Over the past 3 semesters, I have delivered seminars on the following topics:

  • Efficacy of the Accelerated Proximal Gradient Method for large-scale convex optimization - Implemented various methods mentioned in this lecture, ran experiments in MATLAB and performed a convergence-analysis.

  • Maximum Entropy Markov Model and its application to Part-of-Speech tagging, for the introductory course on Artificial Intelligence. Click here for slides

  • Oracle Turing Machines and the Baker-Gill-Solovay Theorem, done as part of the course on Complexity Theory in spring 2013. Click here for slides

  • Computational Humour - Recognition and Generation; and a model for the Sense of Humour. This is a seminar we presented in November 2013 under the course on Natural Language Processing, Speech and the Web. Click here for slides.

  • Wireless Multi-Point Relay Simulator (Autumn 2011) Built a wireless network simulator in C++ as a project for the course on Data Structures and Algorithms using innovative concepts to enable maximum data transfer and minimum congestion. We had implemented RTS-CTS like features without having actually had a course on Networks by then. The project summary/report can be found here.

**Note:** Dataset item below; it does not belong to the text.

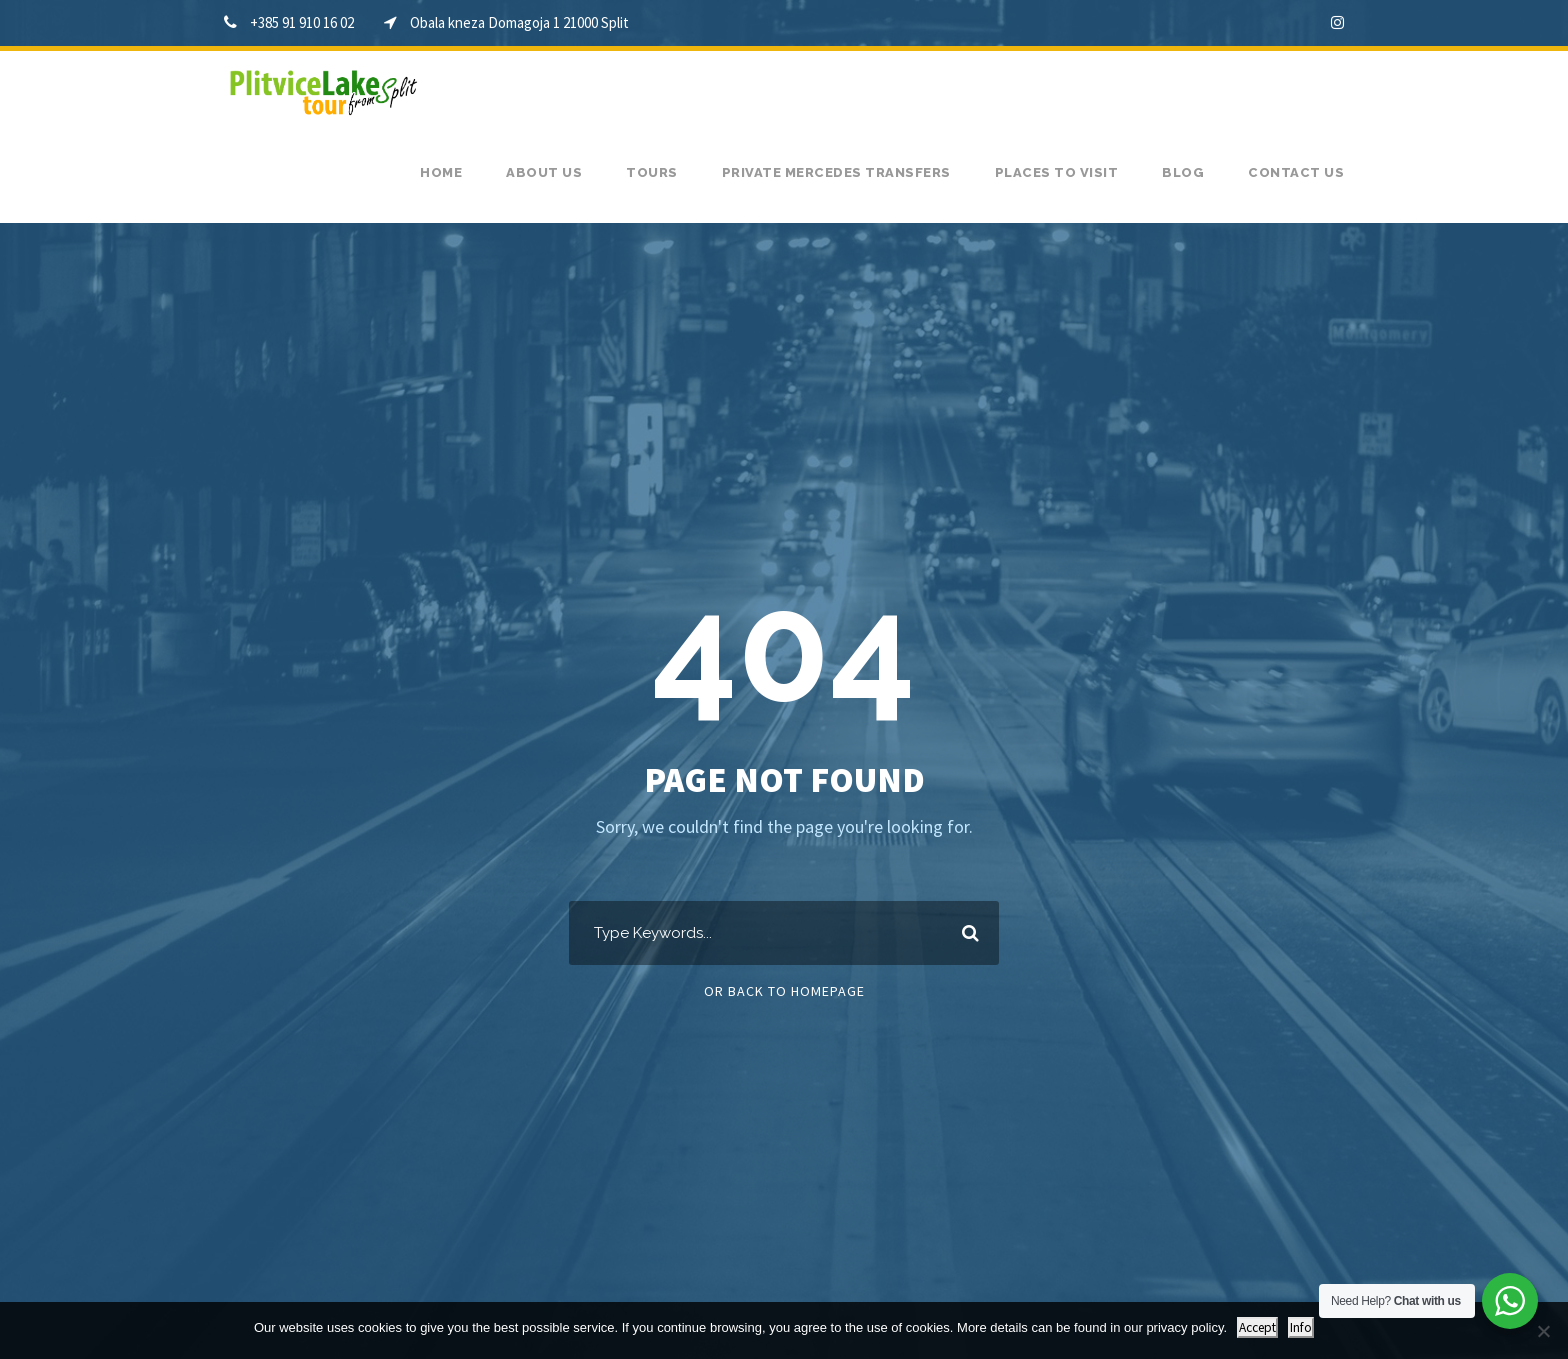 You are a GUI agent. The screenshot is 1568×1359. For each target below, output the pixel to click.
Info (1301, 1327)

  • Intel 8085 Simulator (Autumn 2010) Implemented in C++ with a 3-level debugger as part of our first CS course, CS 101 at IIT Bombay. The graphical interface is a complete IDE, devloped using Qt and allows the user to compose programs, save and retrieve them from disk.

  • Backup performance-analysis Simulated performance of disk-to-disk backup for a toyDB containing N pages where the disks are within the same controller having a cache of M pages. The aim was to do as much sequential reading/writing as possible, and to use as much parallelism in IO across the spindles as possible. Then, I studied performance by varying M. Since the backup may take a long time, I had implemented check-pointing too.

  • CFGLP Compiler Enhanced the Control Flow Graph Language Processor to support control flow statements and procedures including recursive ones. This was done using lex for lexical scanning and yacc for parsing, and implemented in C++.

  • VM on OS-161 Built Virtual Memory system with swap space and implemented various page replacement policies on OS/161.

  • Moodle XData Developed a web interface to IITB's XData SQL grading system to allow query testing and provide the facility for online assignments for a database course.